20 February 2003, 08:49  U.S. Chief Executives See Growth This Year on Par With 2002

/www.bloomberg.com/ Boca Raton, Florida (Bloomberg) -- A majority of leaders of the largest U.S. companies expect the economy to expand at about the same pace as last year and say that federal tax cuts proposed by the White House would spur growth, a survey of the 180- member Business Council found.
About 72 percent of the chief executives polled said they expect the economy to grow at about 2.4 percent, the same as 2002. At the same time, 56 percent said they believe the economy has pulled out of recession. Growth in profits will be about the same as or lower than last year, three quarters of the respondents said.
The survey results were reported before two days of Business Council meetings by more than 100 leaders of Fortune 500 companies in Boca Raton, Florida. Economists said they will be looking to the meetings for hints about corporate America's spending plans, which many believe would help the economy grow at a more robust pace. Federal Reserve Chairman Alan Greenspan and others argue that much of the spending resistance is because of uncertainty tied to the prospect of a war with Iraq.
In testimony to House and Senate leaders last week, Greenspan said the risk of war ``makes discerning the economic path ahead especially difficult.'' Once the outcome in the Middle East is clear, ``we should be able to tell far better whether we are dealing with a business sector and an economy poised to grow more rapidly -- our more probable expectation,'' he said.
``Geopolitical events'' were listed by the CEOs in the survey as the biggest factor restraining economic growth this year. Other factors were weak economic growth overseas and higher energy prices. At the same time, most of the executives said the prospect of war in Iraq didn't alter their plans for this year.
`Yes' to Tax Cuts
On the plus side for the economy, the respondents listed world events again, pending the resolution of the Iraq situation. Federal tax cuts also garnered support among those responding, with 86 percent saying they favored the tax-cut package proposed by President George W. Bush.

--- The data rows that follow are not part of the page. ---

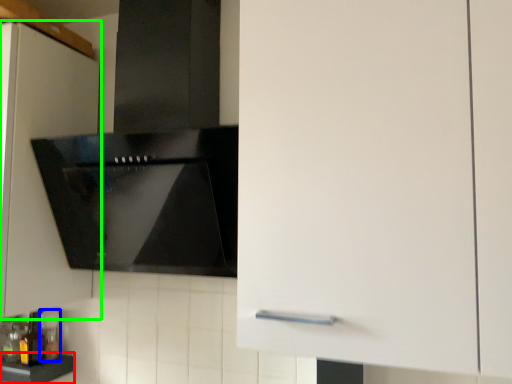 Question: Which object is the farthest from counter top (highlighted by a red box)? Choose among these: bottle (highlighted by a blue box) or cabinetry (highlighted by a green box).

Choices:
 (A) bottle
 (B) cabinetry

Answer: (B) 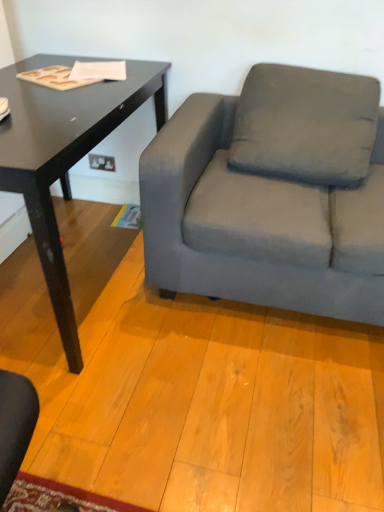 Question: Is black glossy table at left further to the viewer compared to gray fabric couch at right?

Choices:
 (A) no
 (B) yes

Answer: (A)

Question: Is black glossy table at left positioned before gray fabric couch at right?

Choices:
 (A) yes
 (B) no

Answer: (A)

Question: Could you tell me if black glossy table at left is facing gray fabric couch at right?

Choices:
 (A) yes
 (B) no

Answer: (A)

Question: Is black glossy table at left in contact with gray fabric couch at right?

Choices:
 (A) yes
 (B) no

Answer: (B)

Question: Is gray fabric couch at right surrounded by black glossy table at left?

Choices:
 (A) no
 (B) yes

Answer: (A)

Question: From the image's perspective, is gray fabric couch at right positioned above or below black glossy table at left?

Choices:
 (A) below
 (B) above

Answer: (B)

Question: Is gray fabric couch at right wider or thinner than black glossy table at left?

Choices:
 (A) thin
 (B) wide

Answer: (B)

Question: Based on their sizes in the image, would you say gray fabric couch at right is bigger or smaller than black glossy table at left?

Choices:
 (A) big
 (B) small

Answer: (A)

Question: From a real-world perspective, is gray fabric couch at right physically located above or below black glossy table at left?

Choices:
 (A) above
 (B) below

Answer: (A)

Question: In terms of size, does gray fabric pillow at center appear bigger or smaller than black glossy table at left?

Choices:
 (A) small
 (B) big

Answer: (A)

Question: Considering the positions of gray fabric pillow at center and black glossy table at left in the image, is gray fabric pillow at center taller or shorter than black glossy table at left?

Choices:
 (A) tall
 (B) short

Answer: (B)

Question: Is point (278, 166) closer or farther from the camera than point (39, 155)?

Choices:
 (A) closer
 (B) farther

Answer: (A)

Question: In terms of width, does gray fabric pillow at center look wider or thinner when compared to black glossy table at left?

Choices:
 (A) thin
 (B) wide

Answer: (A)

Question: Considering the positions of point click(11, 179) and point click(329, 113), is point click(11, 179) closer or farther from the camera than point click(329, 113)?

Choices:
 (A) farther
 (B) closer

Answer: (B)

Question: Do you think black glossy table at left is within gray fabric pillow at center, or outside of it?

Choices:
 (A) outside
 (B) inside

Answer: (A) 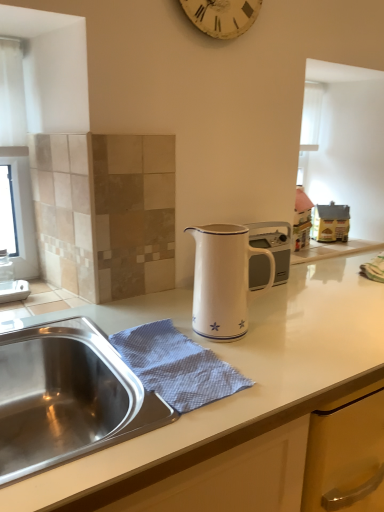 You are a GUI agent. You are given a task and a screenshot of the screen. Output one action in this format:
    pyautogui.click(x=<x>, y=<y>)
    Task: Click on the blue textured cloth at sink
    Image resolution: width=384 pixels, height=512 pixels.
    Given the screenshot: What is the action you would take?
    tap(176, 366)

Where is `white textured clock at upper center`? The image size is (384, 512). white textured clock at upper center is located at coordinates (222, 16).

What is the approximate height of white textured clock at upper center?

It is 11.73 inches.

Identify the location of blue textured cloth at sink. pos(176,366).

Can you confirm if white enamel jug at center is wider than blue textured cloth at sink?

In fact, white enamel jug at center might be narrower than blue textured cloth at sink.

Considering their positions, is white enamel jug at center located in front of or behind blue textured cloth at sink?

In the image, white enamel jug at center appears behind blue textured cloth at sink.

Would you say white textured clock at upper center contains blue textured cloth at sink?

No, blue textured cloth at sink is not inside white textured clock at upper center.

Which is in front, point (188, 4) or point (169, 398)?

The point (169, 398) is closer.

Is white textured clock at upper center at the left side of blue textured cloth at sink?

No, white textured clock at upper center is not to the left of blue textured cloth at sink.

In terms of size, does white textured clock at upper center appear bigger or smaller than blue textured cloth at sink?

Considering their sizes, white textured clock at upper center takes up more space than blue textured cloth at sink.

Between blue textured cloth at sink and white textured clock at upper center, which one appears on the right side from the viewer's perspective?

From the viewer's perspective, white textured clock at upper center appears more on the right side.

Is blue textured cloth at sink looking in the opposite direction of white textured clock at upper center?

No, blue textured cloth at sink's orientation is not away from white textured clock at upper center.

Identify the location of blanket that is below the white textured clock at upper center (from the image's perspective). Image resolution: width=384 pixels, height=512 pixels. (176, 366).

From a real-world perspective, is blue textured cloth at sink physically above white textured clock at upper center?

Actually, blue textured cloth at sink is physically below white textured clock at upper center in the real world.

Is white enamel jug at center far from white glossy pitcher at center?

They are positioned close to each other.

Consider the image. Does white enamel jug at center turn towards white glossy pitcher at center?

No, white enamel jug at center does not turn towards white glossy pitcher at center.

Identify the location of jug above the white glossy pitcher at center (from the image's perspective). (223, 280).

How different are the orientations of white glossy pitcher at center and white textured clock at upper center in degrees?

Result: 0.569 degrees.

Considering the sizes of white glossy pitcher at center and white textured clock at upper center in the image, is white glossy pitcher at center bigger or smaller than white textured clock at upper center?

Considering their sizes, white glossy pitcher at center takes up more space than white textured clock at upper center.

From the image's perspective, relative to white textured clock at upper center, is white glossy pitcher at center above or below?

white glossy pitcher at center is situated lower than white textured clock at upper center in the image.

Between white glossy pitcher at center and white textured clock at upper center, which one has less height?

Standing shorter between the two is white textured clock at upper center.

Between white textured clock at upper center and white glossy pitcher at center, which one has more height?

white glossy pitcher at center.

What's the angular difference between white textured clock at upper center and white glossy pitcher at center's facing directions?

The angle between the facing direction of white textured clock at upper center and the facing direction of white glossy pitcher at center is 0.569 degrees.

Considering the relative positions of white textured clock at upper center and white glossy pitcher at center in the image provided, is white textured clock at upper center to the right of white glossy pitcher at center from the viewer's perspective?

Incorrect, white textured clock at upper center is not on the right side of white glossy pitcher at center.

From a real-world perspective, between white textured clock at upper center and white glossy pitcher at center, who is vertically higher?

white textured clock at upper center, from a real-world perspective.

From the image's perspective, is white enamel jug at center located above or below white textured clock at upper center?

white enamel jug at center is below white textured clock at upper center.

From a real-world perspective, which object rests below the other?

white enamel jug at center, from a real-world perspective.

Is white enamel jug at center positioned in front of white textured clock at upper center?

Yes, it is in front of white textured clock at upper center.

Is white enamel jug at center oriented away from white textured clock at upper center?

No.

Locate an element on the screen. This screenshot has width=384, height=512. jug that appears above the blue textured cloth at sink (from the image's perspective) is located at coordinates tap(223, 280).

You are a GUI agent. You are given a task and a screenshot of the screen. Output one action in this format:
    pyautogui.click(x=<x>, y=<y>)
    Task: Click on the clock above the blue textured cloth at sink (from a real-world perspective)
    This screenshot has width=384, height=512.
    Given the screenshot: What is the action you would take?
    pyautogui.click(x=222, y=16)

Considering their positions, is white glossy pitcher at center positioned closer to white enamel jug at center than white textured clock at upper center?

white glossy pitcher at center lies closer to white enamel jug at center than the other object.

Consider the image. Which object lies nearer to the anchor point white enamel jug at center, blue textured cloth at sink or white textured clock at upper center?

blue textured cloth at sink.

From the image, which object appears to be nearer to white textured clock at upper center, white glossy pitcher at center or white enamel jug at center?

white enamel jug at center is positioned closer to the anchor white textured clock at upper center.

Looking at the image, which one is located further to white textured clock at upper center, blue textured cloth at sink or white enamel jug at center?

blue textured cloth at sink is further to white textured clock at upper center.

Based on their spatial positions, is white enamel jug at center or blue textured cloth at sink further from white textured clock at upper center?

Among the two, blue textured cloth at sink is located further to white textured clock at upper center.

When comparing their distances from white textured clock at upper center, does white glossy pitcher at center or blue textured cloth at sink seem further?

Among the two, blue textured cloth at sink is located further to white textured clock at upper center.

From the image, which object appears to be nearer to blue textured cloth at sink, white textured clock at upper center or white enamel jug at center?

white enamel jug at center lies closer to blue textured cloth at sink than the other object.

Estimate the real-world distances between objects in this image. Which object is closer to blue textured cloth at sink, white textured clock at upper center or white glossy pitcher at center?

white glossy pitcher at center is positioned closer to the anchor blue textured cloth at sink.

The height and width of the screenshot is (512, 384). In order to click on blanket between white textured clock at upper center and white glossy pitcher at center from top to bottom in this screenshot , I will do `click(176, 366)`.

Where is `jug between white textured clock at upper center and white glossy pitcher at center from top to bottom`? jug between white textured clock at upper center and white glossy pitcher at center from top to bottom is located at coordinates (223, 280).

Image resolution: width=384 pixels, height=512 pixels. I want to click on jug between blue textured cloth at sink and white glossy pitcher at center from left to right, so click(x=223, y=280).

Identify the location of jug between white textured clock at upper center and blue textured cloth at sink from top to bottom. This screenshot has height=512, width=384. (223, 280). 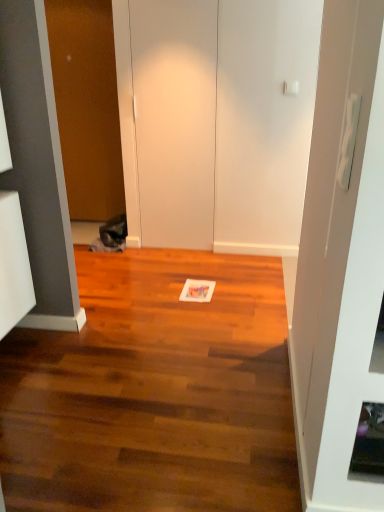 Identify the location of vacant space to the right of white matte door at center, marked as the 1th door in a right-to-left arrangement. This screenshot has width=384, height=512. (217, 257). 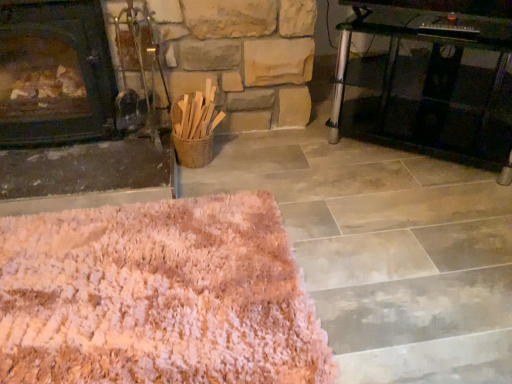 Identify the location of pink shaggy rug at lower left. (157, 296).

Locate an element on the screen. Image resolution: width=512 pixels, height=384 pixels. pink shaggy rug at lower left is located at coordinates (157, 296).

From a real-world perspective, which is physically above, dark wood fireplace at left or transparent glass table at right?

From a 3D spatial view, dark wood fireplace at left is above.

Find the location of a particular element. This screenshot has width=512, height=384. table on the right of dark wood fireplace at left is located at coordinates (431, 80).

Which of these two, dark wood fireplace at left or transparent glass table at right, stands shorter?

With less height is transparent glass table at right.

Which is more to the left, dark wood fireplace at left or transparent glass table at right?

From the viewer's perspective, dark wood fireplace at left appears more on the left side.

Between point (286, 373) and point (391, 129), which one is positioned in front?

Point (286, 373)

Measure the distance between pink shaggy rug at lower left and transparent glass table at right.

The distance of pink shaggy rug at lower left from transparent glass table at right is 3.91 feet.

Is pink shaggy rug at lower left looking in the opposite direction of transparent glass table at right?

pink shaggy rug at lower left does not have its back to transparent glass table at right.

Is pink shaggy rug at lower left wider than transparent glass table at right?

Yes.

Is transparent glass table at right turned away from dark wood fireplace at left?

No.

Does point (397, 144) appear closer or farther from the camera than point (45, 8)?

Point (397, 144).

Are transparent glass table at right and dark wood fireplace at left making contact?

No, transparent glass table at right is not beside dark wood fireplace at left.

Is transparent glass table at right positioned behind dark wood fireplace at left?

Yes, it is.

Who is shorter, pink shaggy rug at lower left or dark wood fireplace at left?

With less height is pink shaggy rug at lower left.

Considering the positions of objects pink shaggy rug at lower left and dark wood fireplace at left in the image provided, who is more to the right, pink shaggy rug at lower left or dark wood fireplace at left?

pink shaggy rug at lower left is more to the right.

Measure the distance between pink shaggy rug at lower left and dark wood fireplace at left.

pink shaggy rug at lower left and dark wood fireplace at left are 28.38 inches apart.

From the image's perspective, is pink shaggy rug at lower left above dark wood fireplace at left?

No, from the image's perspective, pink shaggy rug at lower left is not over dark wood fireplace at left.

Is transparent glass table at right behind pink shaggy rug at lower left?

Yes, it is behind pink shaggy rug at lower left.

Identify the location of table behind the pink shaggy rug at lower left. (431, 80).

Is transparent glass table at right looking in the opposite direction of pink shaggy rug at lower left?

transparent glass table at right is not turned away from pink shaggy rug at lower left.

Is transparent glass table at right far from pink shaggy rug at lower left?

Yes, transparent glass table at right and pink shaggy rug at lower left are quite far apart.

Is dark wood fireplace at left located outside pink shaggy rug at lower left?

Yes, dark wood fireplace at left is not within pink shaggy rug at lower left.

Based on their positions, is dark wood fireplace at left located to the left or right of pink shaggy rug at lower left?

dark wood fireplace at left is to the left of pink shaggy rug at lower left.

From the image's perspective, between dark wood fireplace at left and pink shaggy rug at lower left, who is located below?

pink shaggy rug at lower left.

Find the location of `fireplace lying above the pink shaggy rug at lower left (from the image's perspective)`. fireplace lying above the pink shaggy rug at lower left (from the image's perspective) is located at coordinates (55, 73).

Find the location of a particular element. Image resolution: width=512 pixels, height=384 pixels. table below the dark wood fireplace at left (from the image's perspective) is located at coordinates pos(431,80).

At what (x,y) coordinates should I click in order to perform the action: click on table above the pink shaggy rug at lower left (from the image's perspective). Please return your answer as a coordinate pair (x, y). This screenshot has height=384, width=512. Looking at the image, I should click on (431, 80).

From the image, which object appears to be farther from dark wood fireplace at left, pink shaggy rug at lower left or transparent glass table at right?

transparent glass table at right is positioned further to the anchor dark wood fireplace at left.

Which object lies nearer to the anchor point dark wood fireplace at left, transparent glass table at right or pink shaggy rug at lower left?

pink shaggy rug at lower left is positioned closer to the anchor dark wood fireplace at left.

From the image, which object appears to be nearer to transparent glass table at right, pink shaggy rug at lower left or dark wood fireplace at left?

The object closer to transparent glass table at right is pink shaggy rug at lower left.

Considering their positions, is dark wood fireplace at left positioned closer to transparent glass table at right than pink shaggy rug at lower left?

pink shaggy rug at lower left is closer to transparent glass table at right.

Estimate the real-world distances between objects in this image. Which object is closer to pink shaggy rug at lower left, transparent glass table at right or dark wood fireplace at left?

The object closer to pink shaggy rug at lower left is dark wood fireplace at left.

Which object lies further to the anchor point pink shaggy rug at lower left, dark wood fireplace at left or transparent glass table at right?

Among the two, transparent glass table at right is located further to pink shaggy rug at lower left.

What are the coordinates of `mat between dark wood fireplace at left and transparent glass table at right` in the screenshot? It's located at (157, 296). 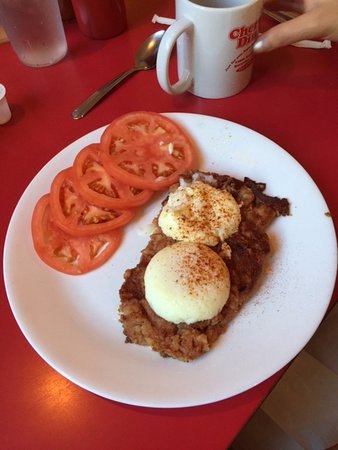 The image size is (338, 450). I want to click on mug, so click(x=205, y=61). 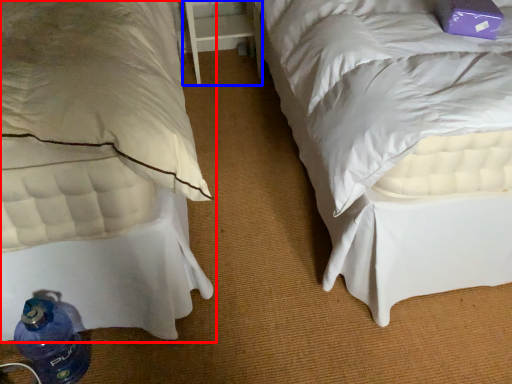 Question: Which object is closer to the camera taking this photo, bed (highlighted by a red box) or table (highlighted by a blue box)?

Choices:
 (A) bed
 (B) table

Answer: (A) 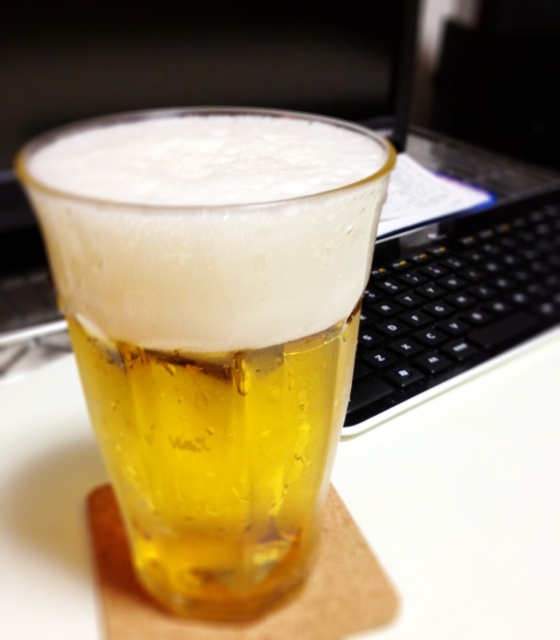 Question: Is the position of translucent glass at center less distant than that of black plastic keyboard at right?

Choices:
 (A) yes
 (B) no

Answer: (A)

Question: Which point is farther to the camera?

Choices:
 (A) (192, 388)
 (B) (370, 301)

Answer: (B)

Question: Can you confirm if translucent glass at center is wider than black plastic keyboard at right?

Choices:
 (A) no
 (B) yes

Answer: (A)

Question: Can you confirm if translucent glass at center is smaller than black plastic keyboard at right?

Choices:
 (A) yes
 (B) no

Answer: (A)

Question: Which of the following is the farthest from the observer?

Choices:
 (A) black plastic keyboard at right
 (B) translucent glass at center

Answer: (A)

Question: Which object is farther from the camera taking this photo?

Choices:
 (A) black plastic keyboard at right
 (B) translucent glass at center

Answer: (A) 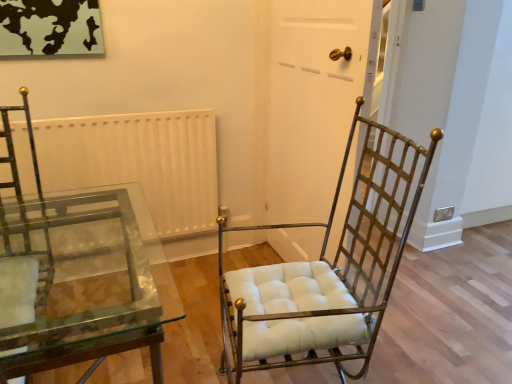 Question: Can gold metal/texture chair at center be found inside transparent glass table at lower left?

Choices:
 (A) no
 (B) yes

Answer: (A)

Question: Is transparent glass table at lower left smaller than gold metal/texture chair at center?

Choices:
 (A) yes
 (B) no

Answer: (B)

Question: From a real-world perspective, is transparent glass table at lower left over gold metal/texture chair at center?

Choices:
 (A) yes
 (B) no

Answer: (B)

Question: Is the position of transparent glass table at lower left more distant than that of gold metal/texture chair at center?

Choices:
 (A) yes
 (B) no

Answer: (B)

Question: From a real-world perspective, is transparent glass table at lower left positioned under gold metal/texture chair at center based on gravity?

Choices:
 (A) yes
 (B) no

Answer: (A)

Question: Is transparent glass table at lower left positioned with its back to gold metal/texture chair at center?

Choices:
 (A) yes
 (B) no

Answer: (B)

Question: Is gold metal/texture chair at center thinner than white matte radiator at upper center?

Choices:
 (A) no
 (B) yes

Answer: (A)

Question: Considering the relative sizes of gold metal/texture chair at center and white matte radiator at upper center in the image provided, is gold metal/texture chair at center bigger than white matte radiator at upper center?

Inflation gains won't be a concern for most of the chief executives responding. About 71 percent said they expect the consumer price index to rise by 1.1 percent to 2 percent this year.
Most company leaders said they expect to be caught in a squeeze, unable to boost their prices as much as their costs rise. The majority said producer prices would either fall or remain unchanged this year. Sixty percent said they expect wage growth to be on track with last year's 3.2 percent rise.
Based on the answers, the labor market won't be much better off by the end of the year. About 63 percent forecast that the jobless rate would end the year between 5.6 percent and 6.2 percent. It fell to 5.7 percent in January.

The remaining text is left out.